The first port of call on our tour of her treasured orphanage is a complex of four newly built bedrooms where overseas volunteers can pay to stay. The orphanage owner boasts how a US grant of $50,000 helped to pay for it. More volunteers, equals more income for her. When we ask whether any of her volunteers are vetted, she replies, “Of course! We always ask if they are vegetarian or if they eat meat.” Afterwards we see where these totally unqualified, young volunteers from far flung countries put the orphanage’s vulnerable girls and boys to bed at night. It’s immediately clear that there has been zero investment in these dormitories. They are completely run down and consist of bunk beds with no mattresses. The children’s’ shoes are kept in a communal box, and all of their clothes are in one giant pile in a spare cupboard. It’s disturbing to see, but it’s even more frightening to imagine what happens when the lights go out. The children are male and female and aged between two-years-old and 16-years-old. And as if that wasn’t dangerous enough, there’s also the prospect of un-vetted volunteers praying on them.
We play with the children for an hour or so. Wallis tickles them and rockets them around. They pinch my hat. I show them how to use my camera and try to be as equal as possible with my attention. But it’s hard to give your undivided focus to 30 children all vying to be first in line. How could the one matron, or four volunteers manage that? Time and money would be better spent finding these children safe and loving families, but the orphanage owner has absolutely no interest in doing this.

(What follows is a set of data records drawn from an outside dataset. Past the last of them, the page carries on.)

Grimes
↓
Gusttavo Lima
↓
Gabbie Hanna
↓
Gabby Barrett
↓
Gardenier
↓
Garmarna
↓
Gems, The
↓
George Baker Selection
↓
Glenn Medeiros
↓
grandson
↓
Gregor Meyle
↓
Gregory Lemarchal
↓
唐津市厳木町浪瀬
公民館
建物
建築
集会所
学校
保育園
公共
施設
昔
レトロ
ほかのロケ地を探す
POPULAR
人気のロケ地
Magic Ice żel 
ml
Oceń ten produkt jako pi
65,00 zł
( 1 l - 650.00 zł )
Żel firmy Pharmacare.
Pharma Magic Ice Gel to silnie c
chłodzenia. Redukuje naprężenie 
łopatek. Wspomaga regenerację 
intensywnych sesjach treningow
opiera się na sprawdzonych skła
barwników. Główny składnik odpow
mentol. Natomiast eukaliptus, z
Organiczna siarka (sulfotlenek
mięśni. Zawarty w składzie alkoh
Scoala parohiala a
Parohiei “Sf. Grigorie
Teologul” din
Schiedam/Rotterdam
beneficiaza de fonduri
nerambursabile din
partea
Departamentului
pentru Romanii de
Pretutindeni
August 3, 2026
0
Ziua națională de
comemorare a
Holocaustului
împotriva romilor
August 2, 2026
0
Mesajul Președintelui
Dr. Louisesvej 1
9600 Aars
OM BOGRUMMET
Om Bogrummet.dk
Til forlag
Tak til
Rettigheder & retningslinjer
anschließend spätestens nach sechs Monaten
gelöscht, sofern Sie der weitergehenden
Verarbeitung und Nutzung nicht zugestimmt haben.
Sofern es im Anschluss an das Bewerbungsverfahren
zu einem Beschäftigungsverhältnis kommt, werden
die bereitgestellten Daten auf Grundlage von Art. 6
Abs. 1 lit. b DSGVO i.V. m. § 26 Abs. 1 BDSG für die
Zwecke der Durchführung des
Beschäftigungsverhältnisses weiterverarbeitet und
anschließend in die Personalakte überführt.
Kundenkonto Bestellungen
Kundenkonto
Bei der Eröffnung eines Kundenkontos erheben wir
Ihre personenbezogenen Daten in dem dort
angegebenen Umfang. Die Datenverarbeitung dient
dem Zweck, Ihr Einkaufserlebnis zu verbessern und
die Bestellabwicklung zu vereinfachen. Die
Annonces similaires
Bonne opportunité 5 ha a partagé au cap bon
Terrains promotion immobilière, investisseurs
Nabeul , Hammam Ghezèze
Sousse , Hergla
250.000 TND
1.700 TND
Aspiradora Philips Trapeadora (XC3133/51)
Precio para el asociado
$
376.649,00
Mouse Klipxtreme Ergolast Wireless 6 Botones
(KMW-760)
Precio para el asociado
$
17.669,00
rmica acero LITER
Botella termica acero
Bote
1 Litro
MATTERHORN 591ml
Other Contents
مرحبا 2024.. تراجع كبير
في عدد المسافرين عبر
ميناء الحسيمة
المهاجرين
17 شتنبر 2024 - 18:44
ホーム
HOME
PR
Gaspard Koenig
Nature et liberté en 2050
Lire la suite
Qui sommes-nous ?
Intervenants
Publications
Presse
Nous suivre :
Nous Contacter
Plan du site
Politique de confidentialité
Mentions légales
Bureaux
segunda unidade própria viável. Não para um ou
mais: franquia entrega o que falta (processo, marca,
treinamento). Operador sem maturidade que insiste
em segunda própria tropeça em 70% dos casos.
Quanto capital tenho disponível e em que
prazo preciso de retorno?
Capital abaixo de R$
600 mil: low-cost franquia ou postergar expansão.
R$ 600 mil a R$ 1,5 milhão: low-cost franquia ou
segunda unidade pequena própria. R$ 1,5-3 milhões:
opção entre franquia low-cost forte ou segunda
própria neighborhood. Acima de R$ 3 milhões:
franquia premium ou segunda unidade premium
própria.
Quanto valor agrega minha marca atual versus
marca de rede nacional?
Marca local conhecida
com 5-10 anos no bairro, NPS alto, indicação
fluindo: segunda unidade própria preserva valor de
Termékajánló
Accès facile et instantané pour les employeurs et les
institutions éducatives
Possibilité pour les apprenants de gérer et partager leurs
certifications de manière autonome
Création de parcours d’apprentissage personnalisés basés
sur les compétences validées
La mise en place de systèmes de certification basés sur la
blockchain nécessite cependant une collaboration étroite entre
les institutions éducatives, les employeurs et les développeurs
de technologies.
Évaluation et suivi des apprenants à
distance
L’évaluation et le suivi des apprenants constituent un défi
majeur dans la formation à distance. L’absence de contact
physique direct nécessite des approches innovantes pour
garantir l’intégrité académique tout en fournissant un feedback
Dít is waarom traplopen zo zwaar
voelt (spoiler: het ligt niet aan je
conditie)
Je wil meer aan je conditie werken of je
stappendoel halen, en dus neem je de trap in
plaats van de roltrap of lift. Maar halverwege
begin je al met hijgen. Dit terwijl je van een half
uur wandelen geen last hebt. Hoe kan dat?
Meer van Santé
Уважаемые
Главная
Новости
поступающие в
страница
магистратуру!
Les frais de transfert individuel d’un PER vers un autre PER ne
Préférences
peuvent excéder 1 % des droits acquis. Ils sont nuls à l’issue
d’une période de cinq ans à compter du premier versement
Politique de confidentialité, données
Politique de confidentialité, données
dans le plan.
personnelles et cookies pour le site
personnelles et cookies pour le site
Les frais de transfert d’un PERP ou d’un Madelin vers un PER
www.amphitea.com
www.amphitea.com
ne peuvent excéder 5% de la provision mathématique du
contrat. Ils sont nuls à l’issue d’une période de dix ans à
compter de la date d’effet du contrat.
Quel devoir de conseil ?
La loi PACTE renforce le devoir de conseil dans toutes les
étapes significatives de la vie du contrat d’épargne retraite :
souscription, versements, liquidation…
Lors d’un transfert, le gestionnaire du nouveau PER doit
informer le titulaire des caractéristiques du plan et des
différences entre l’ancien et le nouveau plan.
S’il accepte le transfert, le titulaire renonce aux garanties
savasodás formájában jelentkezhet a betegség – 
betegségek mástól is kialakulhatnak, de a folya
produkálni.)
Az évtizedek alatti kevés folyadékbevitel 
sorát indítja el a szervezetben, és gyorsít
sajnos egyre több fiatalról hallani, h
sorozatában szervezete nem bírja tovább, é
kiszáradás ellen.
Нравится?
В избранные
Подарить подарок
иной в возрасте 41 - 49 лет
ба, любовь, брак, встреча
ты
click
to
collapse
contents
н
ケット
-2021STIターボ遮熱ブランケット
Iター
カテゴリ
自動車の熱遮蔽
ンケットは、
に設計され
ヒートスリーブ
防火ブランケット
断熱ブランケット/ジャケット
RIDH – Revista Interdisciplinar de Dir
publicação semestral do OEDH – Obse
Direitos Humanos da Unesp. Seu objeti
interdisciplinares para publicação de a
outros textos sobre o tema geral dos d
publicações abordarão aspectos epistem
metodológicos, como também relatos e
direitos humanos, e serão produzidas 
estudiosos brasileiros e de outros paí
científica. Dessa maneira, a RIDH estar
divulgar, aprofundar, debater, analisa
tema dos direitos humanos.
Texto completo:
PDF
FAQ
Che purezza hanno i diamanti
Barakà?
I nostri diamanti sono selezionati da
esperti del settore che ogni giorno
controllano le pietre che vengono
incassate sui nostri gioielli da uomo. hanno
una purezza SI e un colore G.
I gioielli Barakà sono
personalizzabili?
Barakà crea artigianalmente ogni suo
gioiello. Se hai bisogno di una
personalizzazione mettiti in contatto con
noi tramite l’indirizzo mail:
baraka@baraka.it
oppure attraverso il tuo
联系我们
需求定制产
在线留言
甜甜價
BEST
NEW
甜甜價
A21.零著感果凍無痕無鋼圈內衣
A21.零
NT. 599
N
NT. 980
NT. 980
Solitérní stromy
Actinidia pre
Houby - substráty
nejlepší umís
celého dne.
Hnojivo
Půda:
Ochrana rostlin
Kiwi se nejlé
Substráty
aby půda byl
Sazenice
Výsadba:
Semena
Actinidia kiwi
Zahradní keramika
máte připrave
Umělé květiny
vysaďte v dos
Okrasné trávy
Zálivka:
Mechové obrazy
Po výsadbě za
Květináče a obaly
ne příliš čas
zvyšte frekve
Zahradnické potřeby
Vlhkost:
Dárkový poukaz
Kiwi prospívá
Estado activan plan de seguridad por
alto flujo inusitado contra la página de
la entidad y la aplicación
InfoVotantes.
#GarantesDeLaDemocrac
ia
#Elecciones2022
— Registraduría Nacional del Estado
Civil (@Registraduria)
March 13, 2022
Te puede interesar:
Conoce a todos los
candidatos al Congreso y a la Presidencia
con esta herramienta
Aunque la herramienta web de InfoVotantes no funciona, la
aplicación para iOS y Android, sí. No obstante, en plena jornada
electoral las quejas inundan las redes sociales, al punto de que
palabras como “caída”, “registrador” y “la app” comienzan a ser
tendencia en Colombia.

Next we drive through red clay streets of Kampala to the oldest part of the orphanage, which houses children and young adults with disabilities. This was the saddest place of all. There are 30 to 40 people locked away here. They all have different types of disabilities. The conditions are awful and the smell is overwhelming. This place is struggling to cope, but it’s obvious it was started with good intentions. Children born with disabilities in Uganda can be stigmatised and even murdered. But over time, this orphanage owner has adapted a worthy cause into a business – expanding into caring for children without disabilities, just down the road.
On the flight home I’m thinking back on our visit. The situation in Uganda is bleak, but I’ve seen with my own eyes in Rwanda how Hope and Homes for Children has found families for thousands of children – including those with disabilities. The challenge now is to make sure the same transformation takes place in Uganda.
I come from a big family. A family that has made something of a novelty of doing the same thing. We argue. We talk behind each other’s backs. We celebrate each other’s successes. We rally whenever one of us is under threat. Just like other families do. That’s how children who grow up in families learn about love. And love is something, I believe, we are born to need and born to know how to give. The two are reciprocal. For those institutionalised kids that I’ve met on my journey in Uganda, their very lives depend on getting the balance right. Love will be the difference between a life led, and a life lost. Love is everything.